Namun, sudut pandang penyiaran yang mewakili semua area fungsional
memberikan lebih banyak opsi untuk dipilih. Kelompok kerja dan tim menyediakan
struktur organisasi untuk pengambilan keputusan kelompok. Salah satu alasan
mengapa individu tidak dapat menerapkan keyakinan etis pribadinya dalam
organisasi adalah karena kelompok kerja secara kolektif mencapai begitu banyak
keputusan. Namun, mereka yang memiliki kekuasaan yang sah berada dalam posisi
untuk memengaruhi aktivitas yang terkait dengan etika. Kelompok kerja dan tim
sering menganggap aktivitas tertentu etis atau mendefinisikan aktivitas lain sebagai
tidak etis.
KELOMPOK INFORMAL
Selain bisnis grup yang secara formal diorganisir dan diakui — seperti komite,
grup kerja, dan tim — sebagian besar organisasi berisi sejumlah grup informal. Grup
ini biasanya terdiri dari individu, seringkali dari departemen yang sama, yang
memiliki minat yang sama dan bersatu untuk persahabatan atau untuk tujuan yang
mungkin relevan atau tidak relevan dengan tujuan organisasi. Misalnya, empat atau
lima orang dengan selera yang sama dalam aktivitas luar ruangan dan musik dapat
mendiskusikan minat mereka saat bekerja dan mungkin bertemu di luar pekerjaan
untuk makan malam, konser, acara olahraga, atau aktivitas lainnya. Kelompok
informal lainnya dapat berkembang menjadi serikat pekerja, meningkatkan kondisi
atau tunjangan kerja, memecat manajer, atau memprotes praktik kerja yang mereka
anggap tidak adil. Kelompok informal dapat menimbulkan ketidaksepakatan dan
konflik,
Kelompok informal membantu mengembangkan saluran komunikasi informal,
terkadang disebut selentingan, yang penting dalam setiap organisasi. Komunikasi
informal mengalir ke atas, bawah, diagonal, dan horizontal, belum tentu mengikuti
jalur komunikasi pada bagan organisasi perusahaan. Informasi yang disampaikan
dalam selentingan mungkin berhubungan dengan pekerjaan, organisasi, masalah
etika, atau mungkin hanya gosip dan rumor. Selentingan dapat bertindak sebagai
sistem peringatan dini bagi karyawan. Jika karyawan mengetahui secara informal
bahwa perusahaan mungkin dijual atau tindakan tertentu akan dianggap tidak etis
oleh manajemen puncak atau masyarakat, mereka punya waktu untuk memikirkan
bagaimana mereka akan menanggapinya.
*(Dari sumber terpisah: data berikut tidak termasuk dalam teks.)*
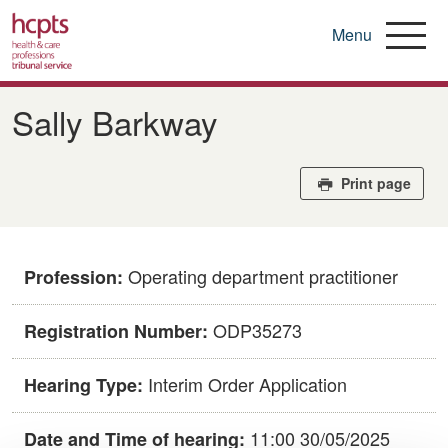
Menu
Skip
to
Sally Barkway
main
content
Print page
Operating department practitioner
Profession:
ODP35273
Registration Number:
Interim Order Application
Hearing Type:
11:00 30/05/2025
Date and Time of hearing:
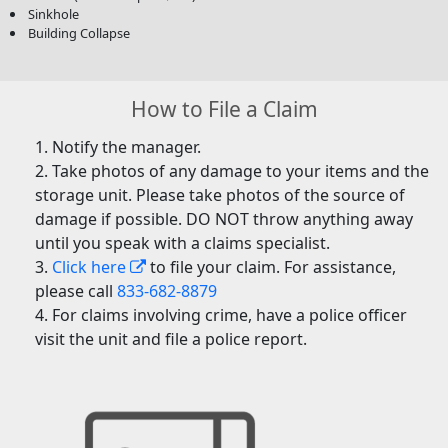
Sinkhole
Building Collapse
How to File a Claim
Notify the manager.
Take photos of any damage to your items and the
storage unit. Please take photos of the source of
damage if possible. DO NOT throw anything away
until you speak with a claims specialist.
Click here
to file your claim. For assistance,
please call
833-682-8879
For claims involving crime, have a police officer
visit the unit and file a police report.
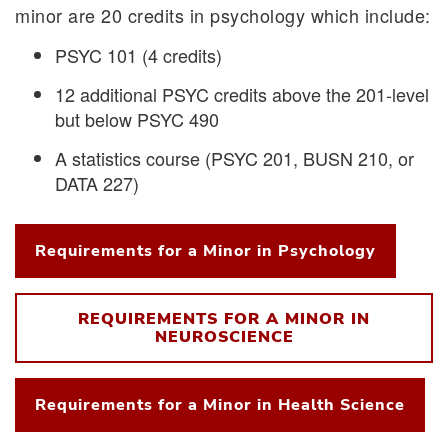
minor are 20 credits in psychology which include:
PSYC 101 (4 credits)
12 additional PSYC credits above the 201-level
but below PSYC 490
A statistics course (PSYC 201, BUSN 210, or
DATA 227)
Requirements for a Minor in Psychology
REQUIREMENTS FOR A MINOR IN
NEUROSCIENCE
Requirements for a Minor in Health Science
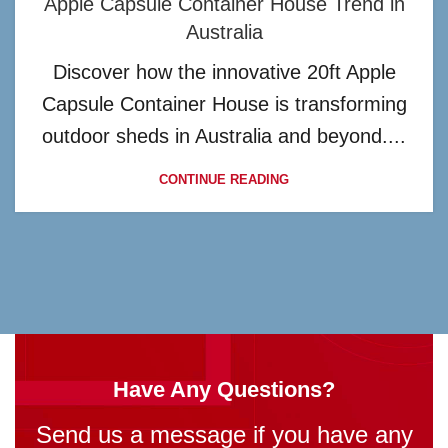
Apple Capsule Container House Trend in
Australia
Discover how the innovative 20ft Apple
Capsule Container House is transforming
outdoor sheds in Australia and beyond....
CONTINUE READING
Have Any Questions?
Send us a message if you have any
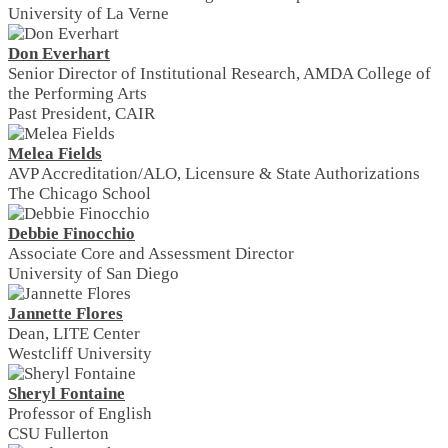
University of La Verne
Don Everhart
Senior Director of Institutional Research, AMDA College of
the Performing Arts
Past President, CAIR
Melea Fields
AVP Accreditation/ALO, Licensure & State Authorizations
The Chicago School
Debbie Finocchio
Associate Core and Assessment Director
University of San Diego
Jannette Flores
Dean, LITE Center
Westcliff University
Sheryl Fontaine
Professor of English
CSU Fullerton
Karena gosip tidak jarang dalam sebuah
organisasi, informasi yang disampaikan dalam selentingan tidak selalu akurat,
Selentingan adalah sumber informasi penting bagi individu untuk menilai
perilaku etis dalam organisasi mereka. Salah satu cara seorang karyawan dapat
menentukan perilaku yang dapat diterima adalah dengan bertanya kepada teman
dan rekan dalam kelompok informal tentang konsekuensi dari tindakan tertentu
seperti berbohong kepada pelanggan tentang masalah keamanan produk. Budaya
perusahaan dapat memberikan pemahaman umum kepada karyawan tentang pola
dan aturan yang mengatur perilaku, tetapi kelompok informal membuat budaya ini
menjadi hidup dan memberikan arahan bagi pilihan harian karyawan. Misalnya, jika
karyawan baru belajar secara anekdot melalui selentingan bahwa organisasi tidak
menghukum pelanggaran etika, mereka dapat mengambil kesempatan berikutnya
untuk perilaku tidak etis jika hal itu mencapai tujuan organisasi. Ada kecenderungan
umum untuk mendisiplinkan penjual yang berkinerja terbaik dengan lebih lunak
daripada penjual yang berkinerja buruk karena terlibat dalam bentuk perilaku
penjualan yang tidak etis. Catatan penjualan yang unggul tampaknya mendorong
bentuk disiplin yang lebih lunak meskipun ada kebijakan organisasi yang
menyatakan sebaliknya. Dalam hal ini, selentingan telah dengan jelas
dikomunikasikan bahwa organisasi memberi penghargaan kepada mereka yang
melanggar aturan etika untuk mencapai tujuan yang diinginkan.

Norma Kelompok
Norma kelompok adalah standar perilaku yang diharapkan kelompok dari
anggotanya. Sama seperti budaya perusahaan menetapkan pedoman perilaku untuk
anggota organisasi, norma kelompok membantu mendefinisikan perilaku yang dapat
diterima dan tidak dapat diterima dalam suatu kelompok. Secara khusus, norma
kelompok menentukan batas yang diperbolehkan pada penyimpangan dari harapan
kelompok. Norma memberikan arahan etis yang eksplisit. Misalnya, mungkin ada
ekspektasi perilaku bahwa ponsel pribadi tidak dapat dibawa ke tempat kerja.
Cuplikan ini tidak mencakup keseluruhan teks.